For a major research hub like the Crick, creating a TRE for just one program might involve linking potentially hundreds of groups across the world - each of which need to be able to have absolute traceability of their data to prove that data access is 100% consistent with what’s been approved by their local relevant ethics committees, and that all work is only ever conducted in line with identifiable patient consent.
TREs, then, are not exactly commodity IT. He says:
There are certain system integrators who will go out and build a TRE for you, and I do know of several places that have started multi-year projects to build the physical infrastructure for it. And they're not finished yet.
For sure, ‘the Crick’ does have significant data handling and cloud capabilities, including an 18 Petabyte on-premise Data Lake and high performance computing resources. He says:
We're very well served in terms of our existing technology stack in terms of bulk processing and working with data, but what we needed specifically was the ability to cordon off a set of resources outside of our traditional security perimeter and be able to demonstrate and audit in a very compliant way exactly who has access to what data, at what point in time and what they're doing with it.
A cloud-based solution
In February 2021, Fleming started looking at other options that might give him what he wanted sooner than waiting for a third party to build him one - and instead, create a TRE-builder for long-term use.
On-premise was not feasible, as a UK-based data center would not be HIPAA compliant.
That meant cloud, he says - but creating an in-house TRE wasn’t attractive either.

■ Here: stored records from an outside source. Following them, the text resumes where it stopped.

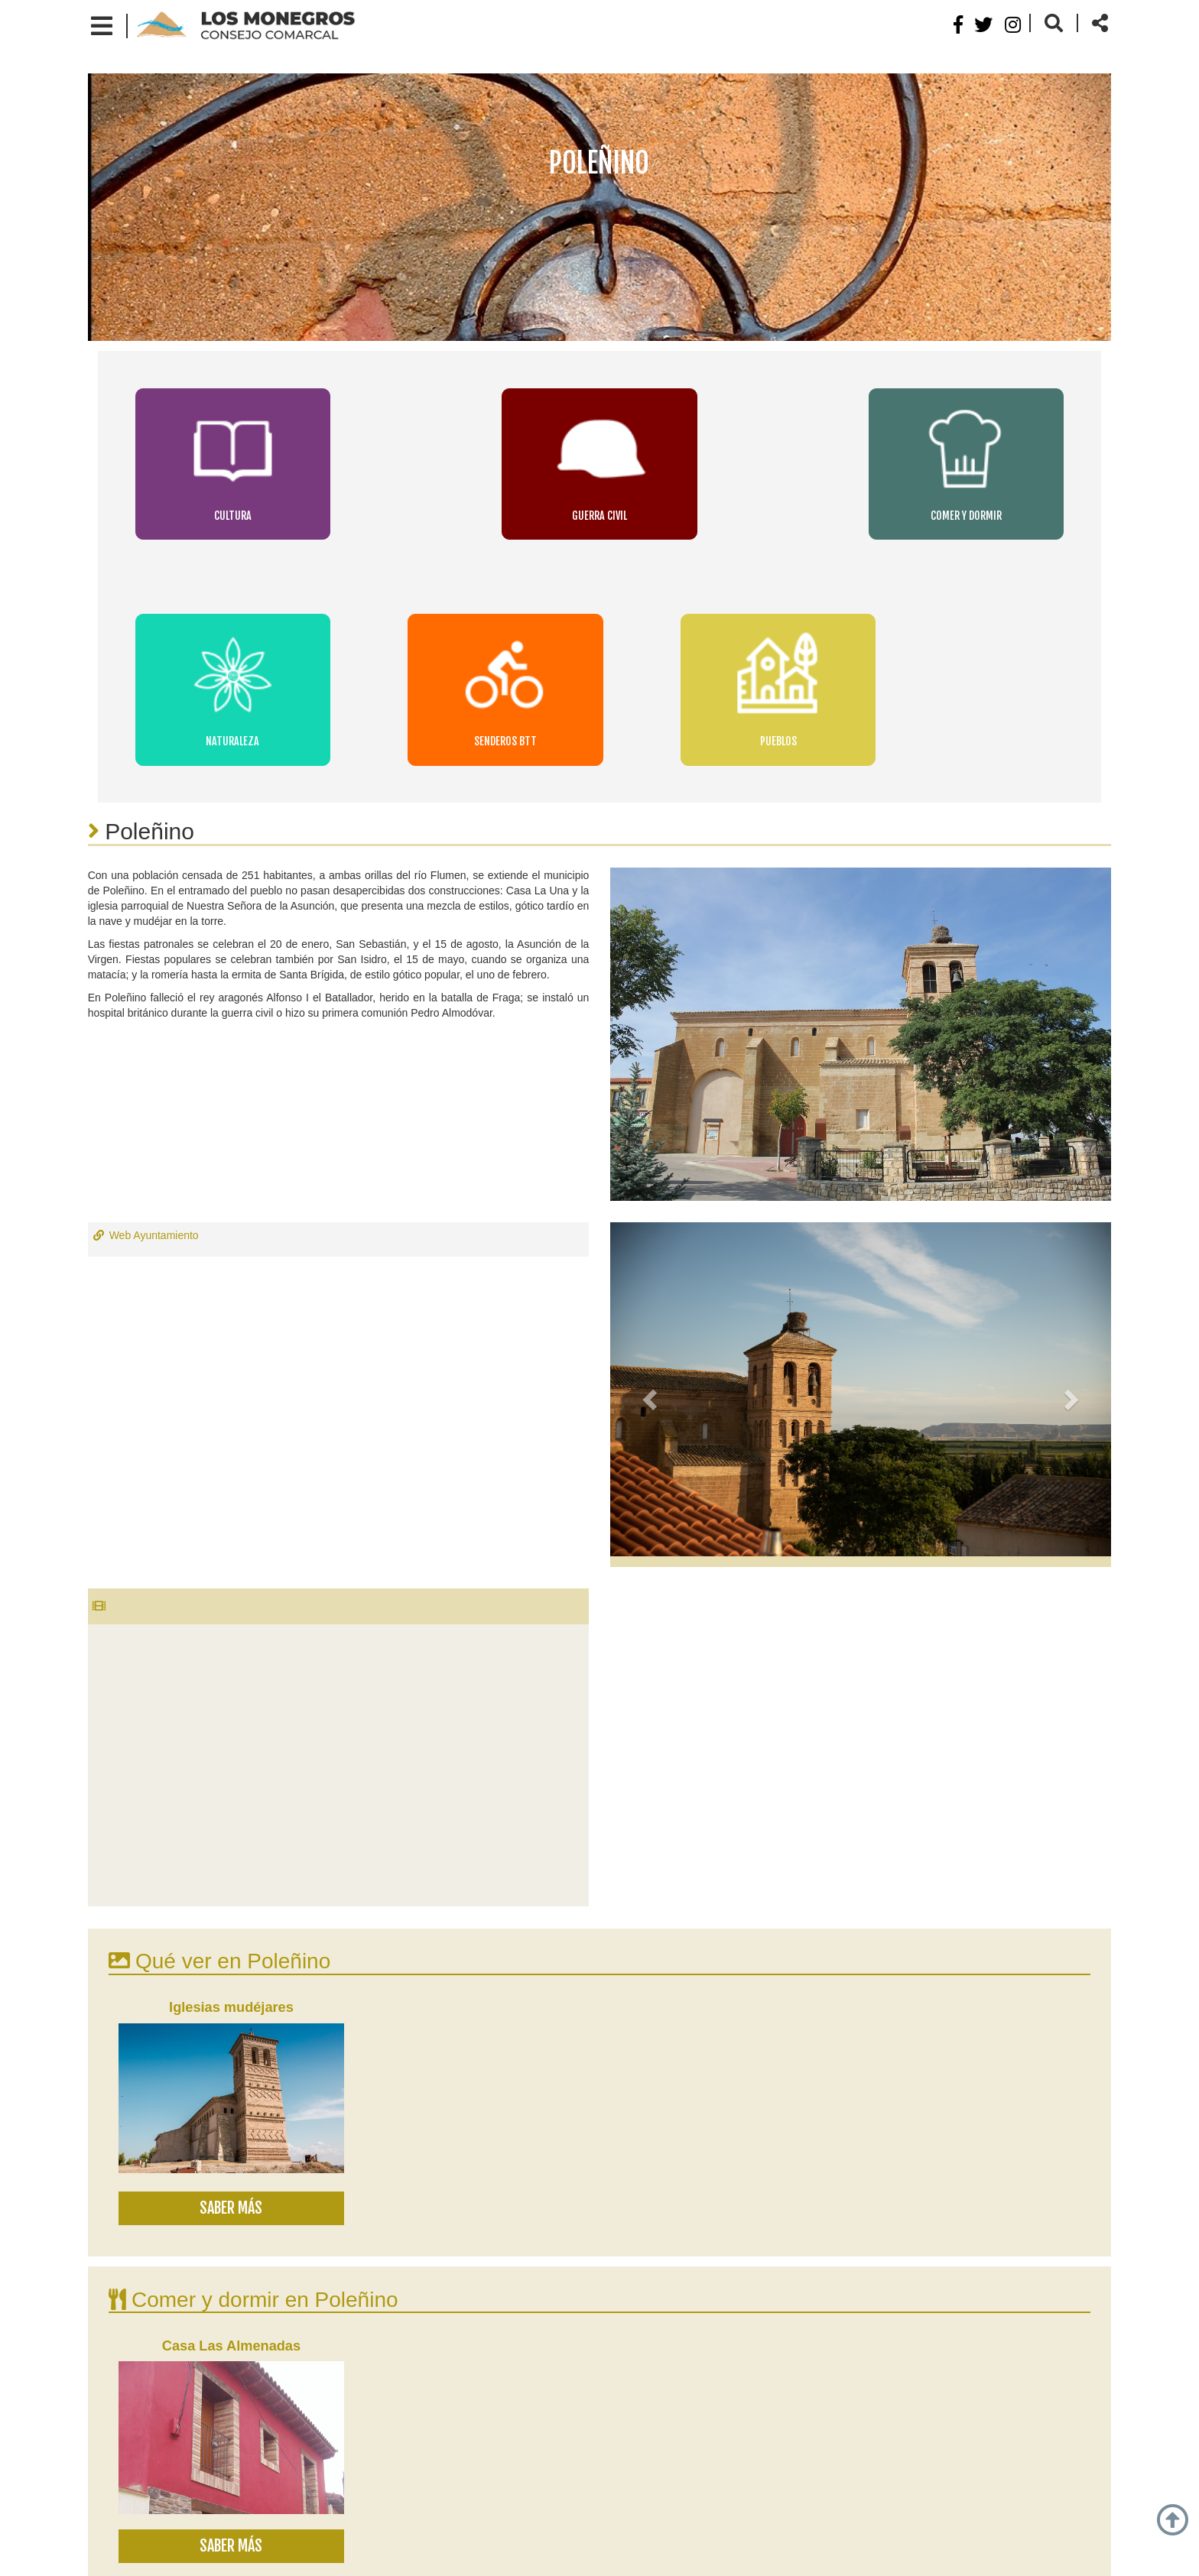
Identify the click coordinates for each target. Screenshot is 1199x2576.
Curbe (289, 2392)
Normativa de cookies (529, 2552)
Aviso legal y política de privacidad (368, 2552)
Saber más (231, 1914)
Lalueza (176, 2392)
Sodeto (235, 2392)
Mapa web (705, 2552)
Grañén (117, 2392)
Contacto (630, 2552)
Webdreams (884, 2552)
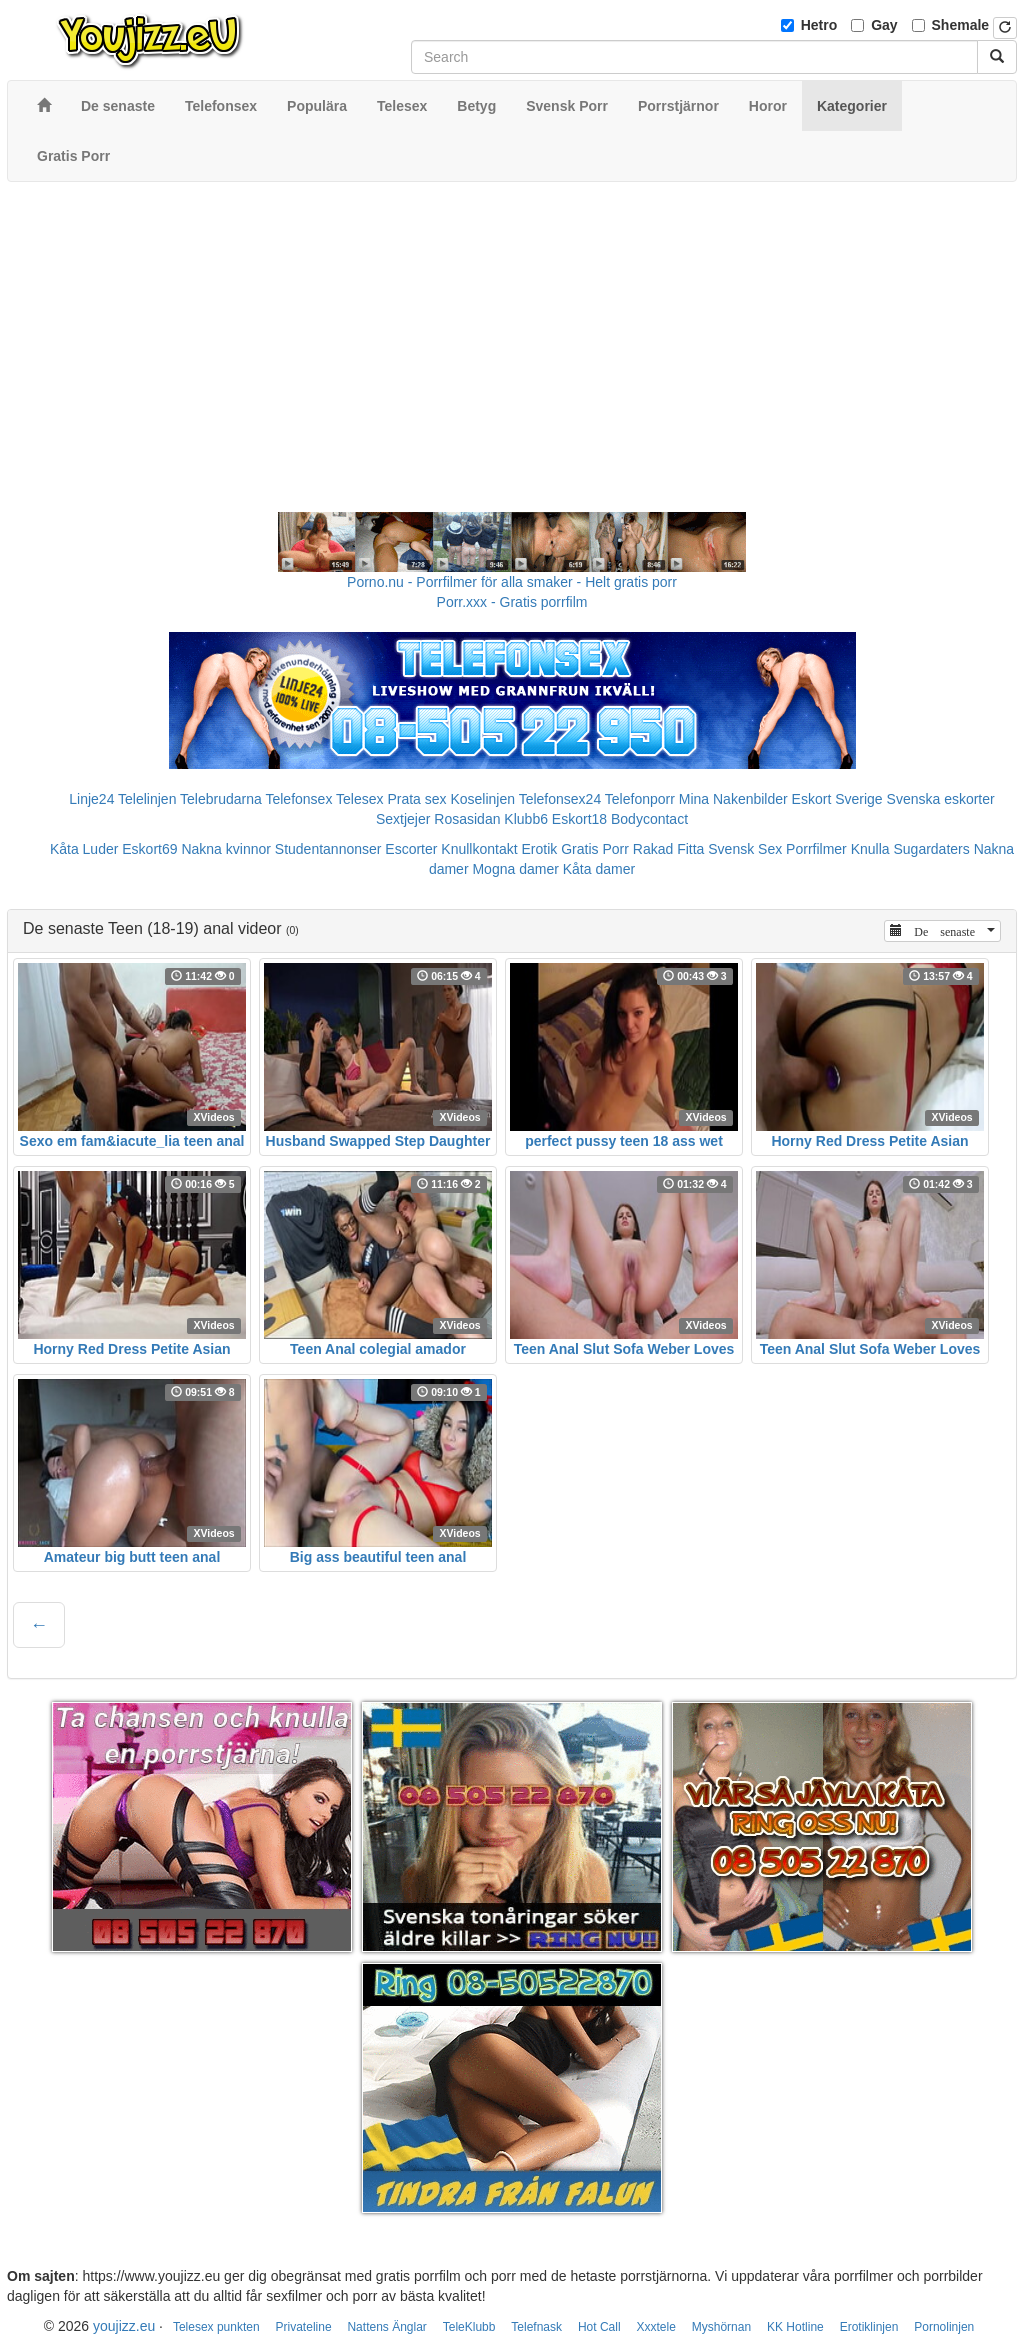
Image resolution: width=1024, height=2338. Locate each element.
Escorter (411, 849)
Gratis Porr (595, 849)
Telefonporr (640, 799)
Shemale (961, 25)
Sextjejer (403, 819)
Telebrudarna (221, 799)
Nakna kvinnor (226, 849)
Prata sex (416, 799)
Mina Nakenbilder (733, 799)
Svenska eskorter (941, 799)
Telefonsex (298, 799)
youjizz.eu (124, 2326)
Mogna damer (515, 869)
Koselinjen (482, 799)
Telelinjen (147, 799)
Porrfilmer (816, 849)
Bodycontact (649, 819)
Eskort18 (579, 819)
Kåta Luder (84, 849)
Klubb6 (526, 819)
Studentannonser (328, 849)
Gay (884, 25)
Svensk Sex (745, 849)
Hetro (819, 25)
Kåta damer (599, 869)
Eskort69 (149, 849)
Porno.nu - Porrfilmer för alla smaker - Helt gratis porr (512, 582)
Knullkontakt (479, 849)
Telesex (359, 799)
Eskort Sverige (837, 799)
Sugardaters (931, 849)
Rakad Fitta (669, 849)
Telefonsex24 (560, 799)
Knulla (870, 849)
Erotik (540, 849)
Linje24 (91, 799)
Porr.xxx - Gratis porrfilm (512, 602)
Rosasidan (467, 819)
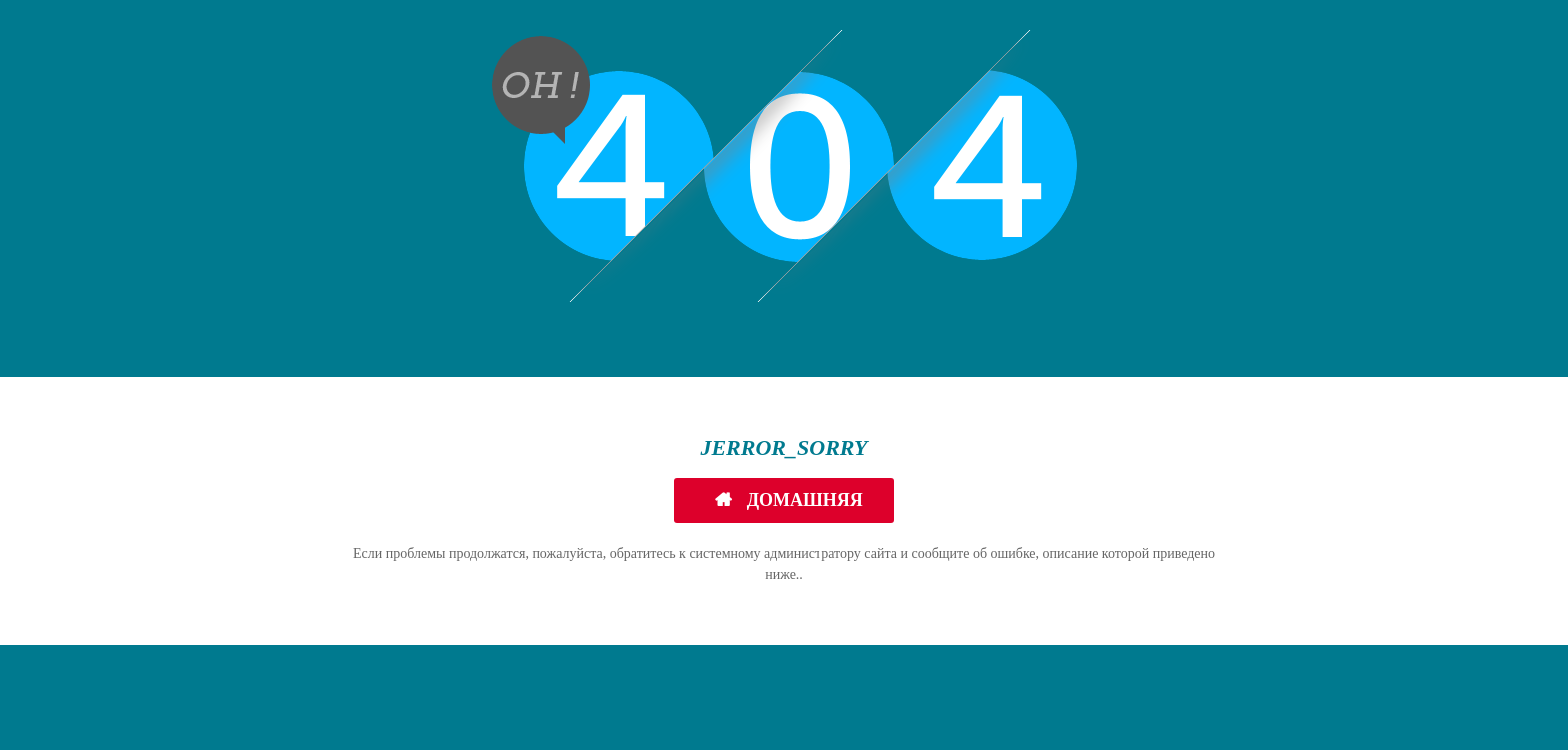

He explains:
Doing it that way would mean an incredible amount of engineering: we'd have to build all of the necessary logical controls around deployment of infrastructure, sizing of infrastructure - basically, we’d have had to build the whole damn thing ourselves as a layer on top of our chosen cloud.
Fleming therefore went to market to find something that could instead do all the work for him using metadata - allowing him and his team to quickly model a virtual consortium in metadata, pass it onto a platform, and have a tool create it for them. He adds:
We worked out we could create a TRE if we could properly define, Who are the people? What are their roles? What is their login? What are they going to perform, what data is going to be loaded, et cetera? If everyone's working in the U.S., it needs to be deployed on the Eastern Seaboard and needs to have the HIPAA compliance business-critical wrapper around it, and so on.
Modelling your TRE as metadata like this gives you a series of decision trees that then determine the exact specification of the environment that you need. At that point, you've got a create a JSON file that can be outputted to create nicely designed, logically partitioned trusted research environment that still allows you to have all the processing power and storage capabilities native to the underlying cloud, but with all the controls you need to put around it.
Fleming says Snowflake allows him to do all this, with what he calls its ‘logical control layer’ of particular help.
Four projects have now got working TREs, including the COVID and Parkinson’s projects already mentioned, plus two others: one with multiple institutions across Africa looking at vaccination rates for Hepatitis B, and a fourth looking at various neurology aspects linked to schizophrenia. He says:
We have researchers working on just about any disease area of human biology you can think of, so we can now work with them to understand the parameters of any new consortium they want to work with.
Getting all the ethics and consent you need to do that still takes six to nine months - but once that’s done, you can literally tap the information in as a series of web forms and then build a TRE 30 minutes later that allows them to get on with the science.
For Fleming, use of this kind of cloud-based data storage and analytics means:
We can do novel science into human disease with sensitive data at a speed and cost-effectiveness that just wouldn’t be possible otherwise.